The six-week package is focused on honing the British and Jordanian troops’ fire and movement, utilising specially constructed desert and urban facilities. It culminates with both units’ participation in Ex EAGER LION, testing their capacity to jointly react to – and defeat – a notional incursion into Jordanian territory by hostile forces.
As well as enhancing military interoperability, there’s also a strong emphasis on building informal bonds between the exercising troops and exposing them to one another’s culture, with British and Jordanian soldiers living together on camp and exchanging survival techniques on excursions into the desert.
The QRF is one of Jordan’s newest and most formidable military formations and, like 16 Air Assault Brigade, is capable of deploying at short notice to confront the most serious threats facing the country and the wider Middle East region.

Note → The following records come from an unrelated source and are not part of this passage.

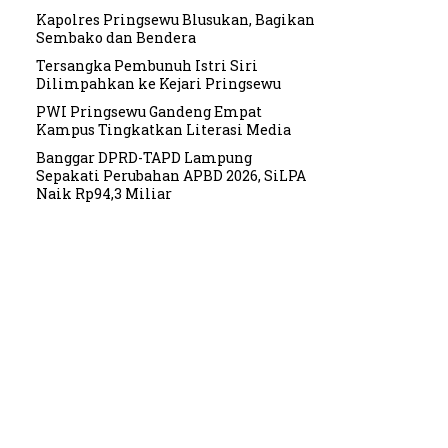
Kapolres Pringsewu Blusukan, Bagikan
Sembako dan Bendera
Tersangka Pembunuh Istri Siri
Dilimpahkan ke Kejari Pringsewu
PWI Pringsewu Gandeng Empat
Kampus Tingkatkan Literasi Media
Banggar DPRD-TAPD Lampung
Sepakati Perubahan APBD 2026, SiLPA
Naik Rp94,3 Miliar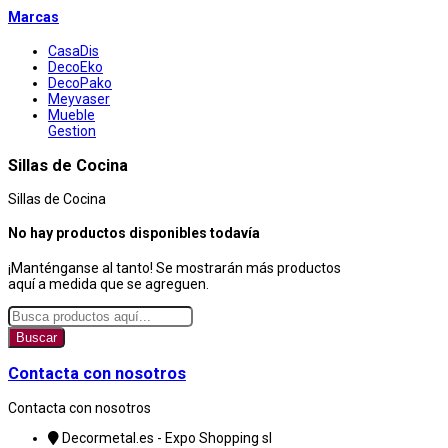
Marcas
CasaDis
DecoEko
DecoPako
Meyvaser
Mueble
Gestion
Sillas de Cocina
Sillas de Cocina
No hay productos disponibles todavía
¡Manténganse al tanto! Se mostrarán más productos
aquí a medida que se agreguen.
Buscar
Contacta con nosotros
Contacta con nosotros
Decormetal.es - Expo Shopping sl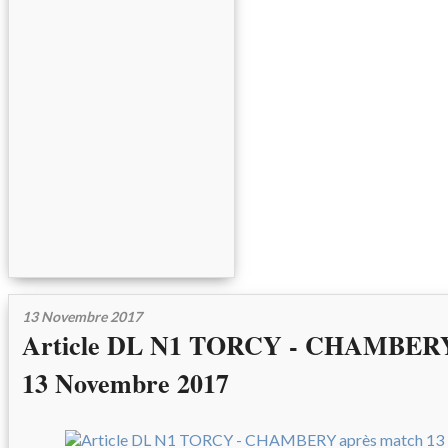
13 Novembre 2017
Article DL N1 TORCY - CHAMBERY
13 Novembre 2017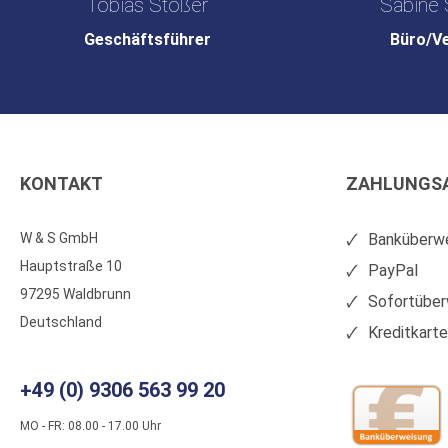
Tobias Stößer
Sabine 
Geschäftsführer
Büro/V
KONTAKT
ZAHLUNGS
W & S GmbH
Banküberwe
Hauptstraße 10
PayPal
97295 Waldbrunn
Sofortüber
Deutschland
Kreditkart
+49 (0) 9306 563 99 20
MO - FR: 08.00 - 17.00 Uhr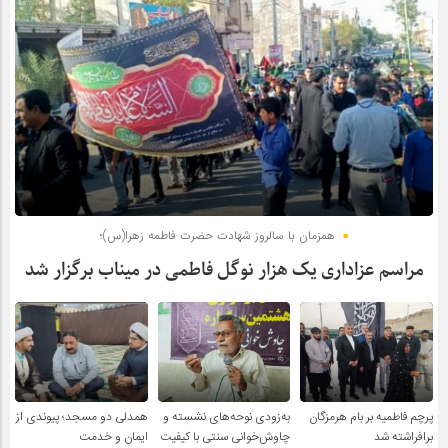
همزمان با سالروز شهادت حضرت فاطمه زهرا(س)؛
مراسم عزاداری یک هزار نوگل فاطمی در میناب برگزار شد
پرچم فاطمیه بر بام هرمزگان
به‌زودی نوحه‌های نشسته و
همدلی دو مسجد؛ پیوندی از
برافراشته شد
چاوش‌خوانی سنتی با کیفیت
ایمان و خدمت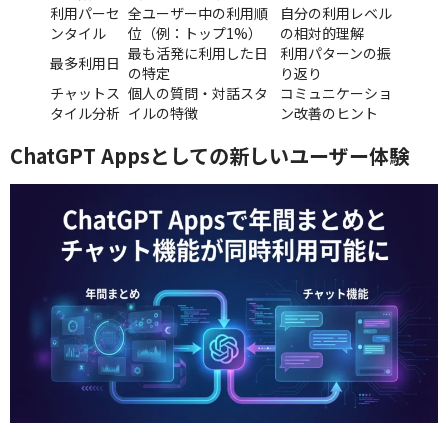
利用パーセ
全ユーザー中の利用順
自分の利用レベル
ンタイル
位（例：トップ1%）
の相対的理解
最も活発に利用した日
利用パターンの振
最多利用日
の特定
り返り
チャットス
個人の質問・対話スタ
コミュニケーショ
タイル分析
イルの特徴
ン改善のヒント
ChatGPT Appsとしての新しいユーザー体験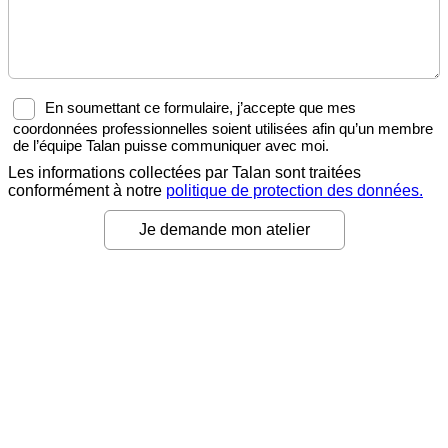
En soumettant ce formulaire, j’accepte que mes
coordonnées professionnelles soient utilisées afin qu’un membre
de l’équipe Talan puisse communiquer avec moi.
Les informations collectées par Talan sont traitées
conformément à notre
politique de protection des données.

According to Major Rick Lewin, Officer Commanding C Coy, 3 PARA, it’s this unity of purpose that makes this such a beneficial partnership.
He said: “The Jordanian Quick Reaction Force (QRF) and 16 Air Assault Brigade as a whole are similar organisations and it makes sense for us to partner with them. But for me the most valuable training that my young soldiers are getting is the interoperability with the Jordanian Army.”
“What we’re trying to do is demonstrate the way we operate and give the Jordanians an opportunity to decide if they like that. Simultaneously, our soldiers are doing precisely the same thing, they’re watching the Jordanians whose shooting on the range is incredibly accurate, and also they were moving through the cover incredibly efficiently and quickly, so this is very much going both ways all the way through.”
Enthusiasm for this burgeoning partnership is shared across all ranks. Private Jamie Simpson, from Milton Keynes in Buckinghamshire, said: “It’s been very good. They’re very willing to learn, we’ve been learning each other’s patrol formations and section attacks. Obviously the language is a bit of a barrier, but they’re willing to learn and they’re teaching us certain words and phrases.”
“They have a lot of experience as well, they’ve got guys who have been in for fifteen or twenty years, and they’ve been passing on information to me as a young Tom and we’re passing them information that perhaps they didn’t know.”
“They’re lovely people, very easy to get along with and I’d definitely be happy to go on operations with them, one hundred percent.”